From 2006-2014 Mary was part of the experimental writing collaboration, Open Dialogues, whose publications include RITE (2008) and NOTA (2014), and whose workshops and performances toured the UK, Europe and the US. As a producer, she works in socially engaged practice and community arts, as well as towards radical forms of arts evaluation. She is currently the Chair of the Board of the disability arts company, Extant. She prefers to work in collaboration.

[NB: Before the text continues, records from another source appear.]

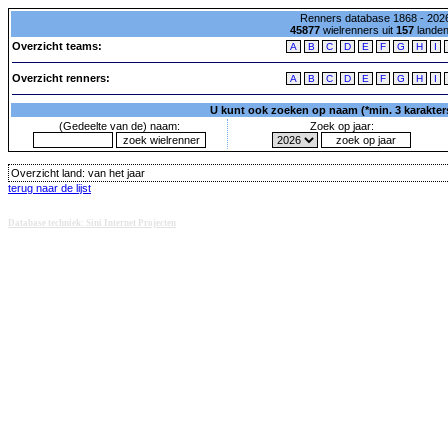
Renners database 1868 - 2026
45877
wielrenners uit
157
lande
Overzicht teams:
A
B
C
D
E
F
G
H
I
Overzicht renners:
A
B
C
D
E
F
G
H
I
U kunt ook zoeken op naam (*min. 3 karakters)
(Gedeelte van de) naam:
Zoek op jaar:
Overzicht land:
van het jaar
terug naar de lijst
Database techniek: Sini Internet Projecten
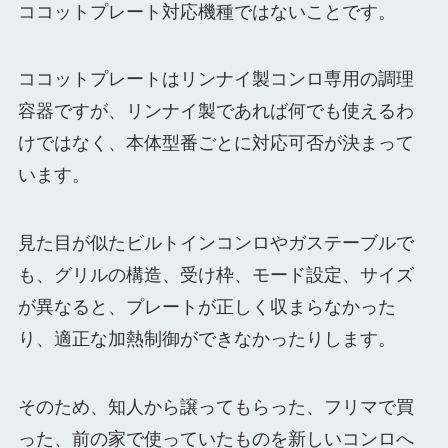
ココットプレート対応機種ではないことです。
ココットプレートはリンナイ製コンロ専用の調理
容器ですが、リンナイ製であれば何でも使えるわ
けではなく、本体型番ごとに対応可否が決まって
います。
見た目が似たビルトインコンロやガステーブルで
も、グリルの構造、受け枠、モード設定、サイズ
が異なると、プレートが正しく収まらなかった
り、適正な加熱制御ができなかったりします。
そのため、知人から譲ってもらった、フリマで買
った、前の家で使っていたものを新しいコンロへ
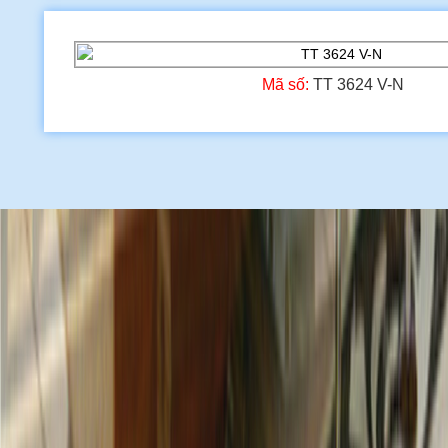
Mã số:
TT 3624 V-N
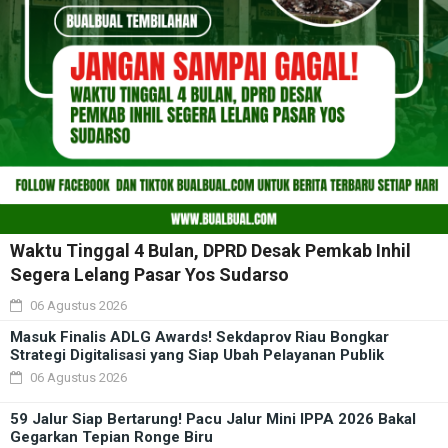
Waktu Tinggal 4 Bulan, DPRD Desak Pemkab Inhil
Segera Lelang Pasar Yos Sudarso
06 Agustus 2026
Masuk Finalis ADLG Awards! Sekdaprov Riau Bongkar
Strategi Digitalisasi yang Siap Ubah Pelayanan Publik
06 Agustus 2026
59 Jalur Siap Bertarung! Pacu Jalur Mini IPPA 2026 Bakal
Gegarkan Tepian Ronge Biru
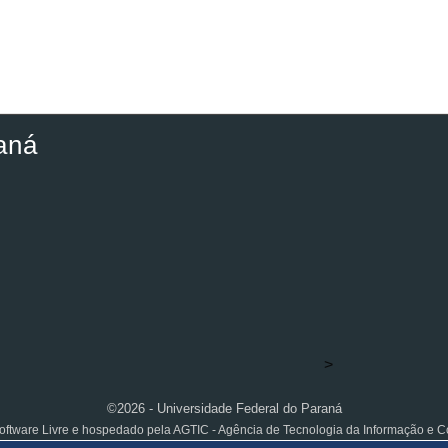
aná
>
©2026 - Universidade Federal do Paraná
ftware Livre e hospedado pela AGTIC - Agência de Tecnologia da Informação e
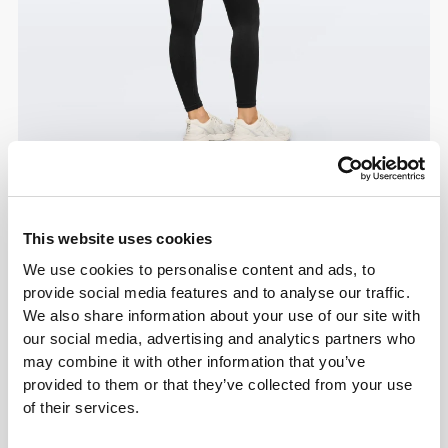
This website uses cookies
We use cookies to personalise content and ads, to
provide social media features and to analyse our traffic.
We also share information about your use of our site with
our social media, advertising and analytics partners who
may combine it with other information that you’ve
provided to them or that they’ve collected from your use
of their services.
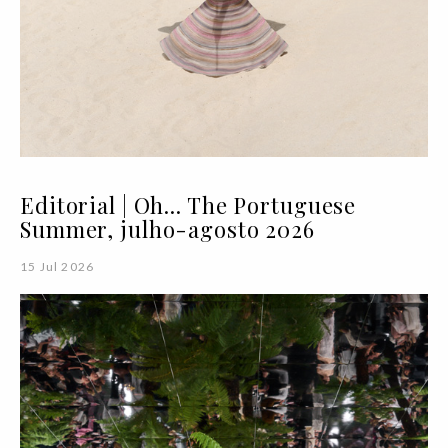
Editorial | Oh... The Portuguese
Summer, julho-agosto 2026
15 Jul 2026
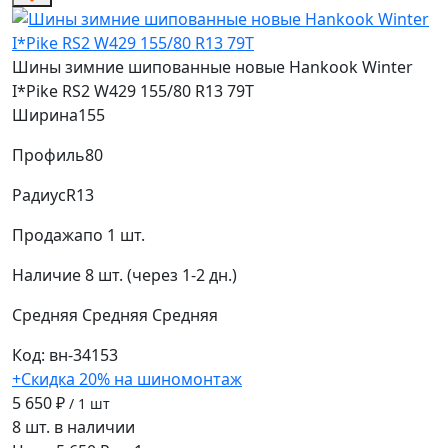
Шины зимние шипованные новые Hankook Winter
I*Pike RS2 W429 155/80 R13 79T
Ширина
155
Профиль
80
Радиус
R13
Продажа
по 1 шт.
Наличие
8 шт. (через 1-2 дн.)
Средняя
Средняя
Средняя
Код: вн-34153
+Скидка 20% на шиномонтаж
5 650 ₽
/ 1 шт
8 шт. в наличии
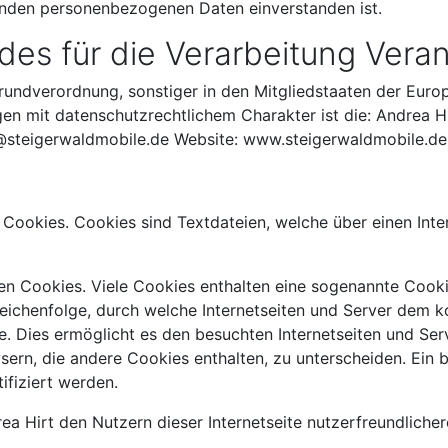
fenden personenbezogenen Daten einverstanden ist.
des für die Verarbeitung Vera
rundverordnung, sonstiger in den Mitgliedstaaten der Euro
 mit datenschutzrechtlichem Charakter ist die: Andrea H
o@steigerwaldmobile.de Website: www.steigerwaldmobile.de
n Cookies. Cookies sind Textdateien, welche über einen I
en Cookies. Viele Cookies enthalten eine sogenannte Cookie
Zeichenfolge, durch welche Internetseiten und Server dem 
 Dies ermöglicht es den besuchten Internetseiten und Serv
ern, die andere Cookies enthalten, zu unterscheiden. Ein 
ifiziert werden.
 Hirt den Nutzern dieser Internetseite nutzerfreundlichere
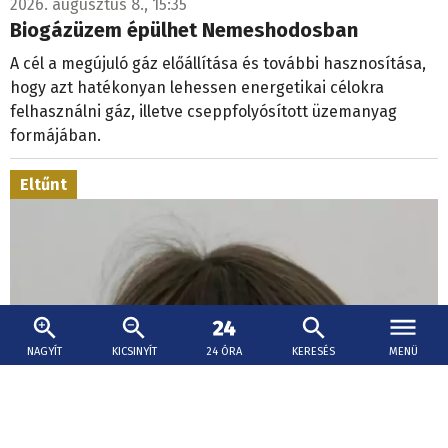
2026. augusztus 8., 15:35
Biogázüzem épülhet Nemeshodosban
A cél a megújuló gáz előállítása és további hasznosítása,
hogy azt hatékonyan lehessen energetikai célokra
felhasználni gáz, illetve cseppfolyósított üzemanyag
formájában.
Eltűnt
NAGYÍT
KICSINYÍT
24 ÓRA
KERESÉS
MENÜ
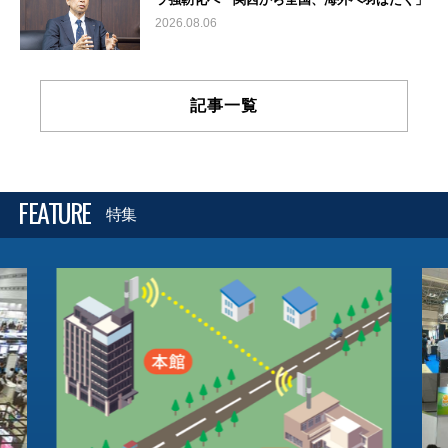
2026.08.06
記事一覧
FEATURE
特集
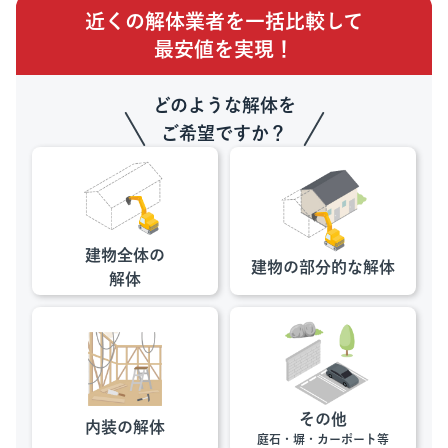
近くの解体業者を一括比較して
最安値を実現！
どのような解体を
ご希望ですか？
建物全体の
建物の部分的な
解体
解体
その他
内装の解体
庭石・塀・カーポート等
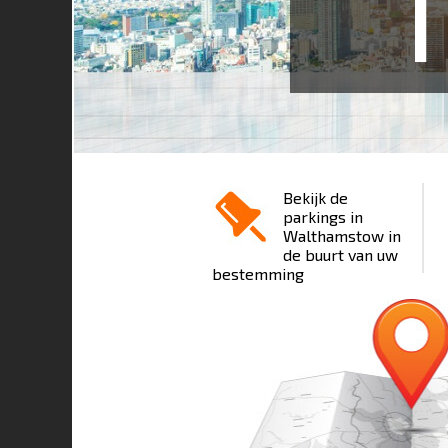
1
Bekijk de
parkings in
Walthamstow in
de buurt van uw
bestemming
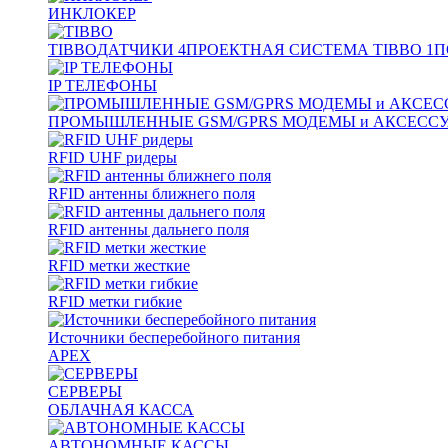
ИНКЛОКЕР
TIBBO
ДАТЧИКИ
4
ПРОЕКТНАЯ СИСТЕМА TIBBO
1
П
IP ТЕЛЕФОНЫ
ПРОМЫШЛЕННЫЕ GSM/GPRS МОДЕМЫ и АКСЕСС
RFID UHF ридеры
RFID антенны ближнего поля
RFID антенны дальнего поля
RFID метки жесткие
RFID метки гибкие
Источники бесперебойного питания
APEX
СЕРВЕРЫ
ОБЛАЧНАЯ КАССА
АВТОНОМНЫЕ КАССЫ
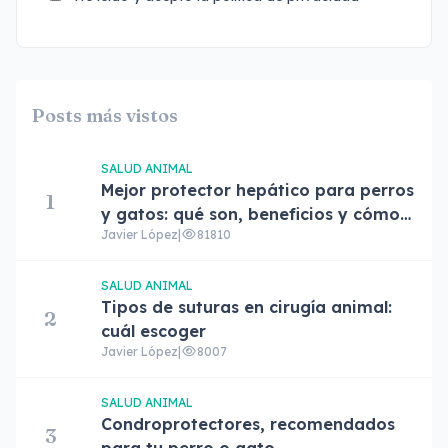
Posts más vistos
SALUD ANIMAL
Mejor protector hepático para perros
1
y gatos: qué son, beneficios y cómo
Javier López
|
81810
elegir el adecuado
SALUD ANIMAL
Tipos de suturas en cirugía animal:
2
cuál escoger
Javier López
|
8007
SALUD ANIMAL
Condroprotectores, recomendados
3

Karen Christopher is a collaborative performance maker, performer and teacher. With her company, Haranczak/Navarre Performance Projects, she is engaged in collaborative performance-making processes. Karen was a member of Chicago-based Goat Island performance group for 20 years until the group disbanded in 2009. She now works at South House, her new studio in Faversham, Kent. Her focus is on artistic negotiation in the making process and finding non-traditional structures for working and composing live performance works. The performance style and content is found by making it. Her work follows paths of thought made visible and includes listening for the unnoticed, the almost invisible, and the very quiet. She is paying attention as a practice of social cooperation.
Karen has 30 years experience leading performance composition workshops at art centres, art schools and universities in the US, UK, and Europe, including extended performance devising workshops.
As published in 2019.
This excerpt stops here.